Federal Rules of Criminal Procedure
Fed. R. Crim. P. 15 - Depositions
(a) When Taken.
(1) In General. A party may move that a prospective witness be deposed in order to preserve testimony for trial. The court may grant the motion because of exceptional circumstances and in the interest of justice. If the court orders the deposition to be taken, it may also require the deponent to produce at the deposition any designated material that is not privileged, including any book, paper, document, record, recording, or data.
(2) Detained Material Witness. A witness who is detained under 18 U.S.C. § 3144 may request to be deposed by filing a written motion and giving notice to the parties. The court may then order that the deposition be taken and may discharge the witness after the witness has signed under oath the deposition transcript.
(1) In General. A party seeking to take a deposition must give every other party reasonable written notice of the deposition’s date and location. The notice must state the name and address of each deponent. If requested by a party receiving the notice, the court may, for good cause, change the deposition’s date or location.
(2) To the Custodial Officer. A party seeking to take the deposition must also notify the officer who has custody of the defendant of the scheduled date and location.
(c) Defendant’s Presence.
(1) Defendant in Custody. Except as authorized by Rule 15(c)(3), the officer who has custody of the defendant must produce the defendant at the deposition and keep the defendant in the witness’s presence during the examination, unless the defendant:
(A) waives in writing the right to be present; or
(B) persists in disruptive conduct justifying exclusion after being warned by the court that disruptive conduct will result in the defendant’s exclusion.
(2) Defendant Not in Custody. Except as authorized by Rule 15(c)(3), a defendant who is not in custody has the right upon request to be present at the deposition, subject to any conditions imposed by the court. If the government tenders the defendant’s expenses as provided in Rule 15(d) but the defendant still fails to appear, the defendant—absent good cause—waives both the right to appear and any objection to the taking and use of the deposition based on that right.
(3) Taking Depositions Outside the United States Without the Defendant’s Presence. The deposition of a witness who is outside the United States may be taken without the defendant’s presence if the court makes case-specific findings of all the following:
(A) the witness’s testimony could provide substantial proof of a material fact in a felony prosecution;
(B) there is a substantial likelihood that the witness’s attendance at trial cannot be obtained;
(C) the witness’s presence for a deposition in the United States cannot be obtained;
(D) the defendant cannot be present because:
(i) the country where the witness is located will not permit the defendant to attend the deposition;
(ii) for an in-custody defendant, secure transportation and continuing custody cannot be assured at the witness’s location; or
(iii) for an out-of-custody defendant, no reasonable conditions will assure an appearance at the deposition or at trial or sentencing; and
(E) the defendant can meaningfully participate in the deposition through reasonable means.
(d) Expenses.
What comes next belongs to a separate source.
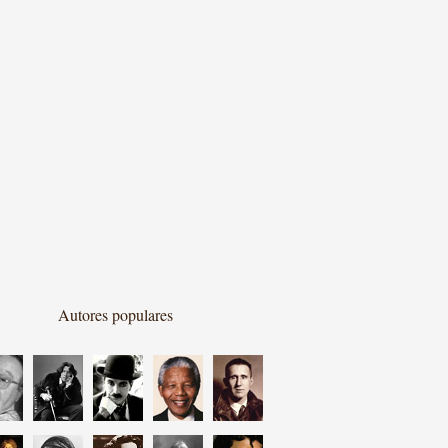
Autores populares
If the deposition was requested by the government, the court may—or if the defendant is unable to bear the deposition expenses, the court must—order the government to pay:
(1) any reasonable travel and subsistence expenses of the defendant and the defendant’s attorney to attend the deposition; and
(2) the costs of the deposition transcript.
(e) Manner of Taking. Unless these rules or a court order provides otherwise, a deposition must be taken and filed in the same manner as a deposition in a civil action, except that:
(1) A defendant may not be deposed without that defendant’s consent.
(2) The scope and manner of the deposition examination and cross-examination must be the same as would be allowed during trial.
(3) The government must provide to the defendant or the defendant’s attorney, for use at the deposition, any statement of the deponent in the government’s possession to which the defendant would be entitled at trial.
(f) Admissibility and Use as Evidence. An order authorizing a deposition to be taken under this rule does not determine its admissibility. A party may use all or part of a deposition as provided by the Federal Rules of Evidence.
(g) Objections. A party objecting to deposition testimony or evidence must state the grounds for the objection during the deposition.
(h) Depositions by Agreement Permitted. The parties may by agreement take and use a deposition with the court’s consent.
(As amended Apr. 22, 1974, eff. Dec. 1, 1975; Pub. L. 94–64, § 3(15)–(19), July 31, 1975, 89 Stat. 373, 374, eff. Dec. 1, 1975; Pub. L. 98–473, title II, § 209(b), Oct. 12, 1984, 98 Stat. 1986; Mar. 9, 1987, eff. Aug. 1, 1987; Apr. 29, 2002, eff. Dec. 1, 2002; Apr. 23, 2012, eff. Dec. 1, 2012.)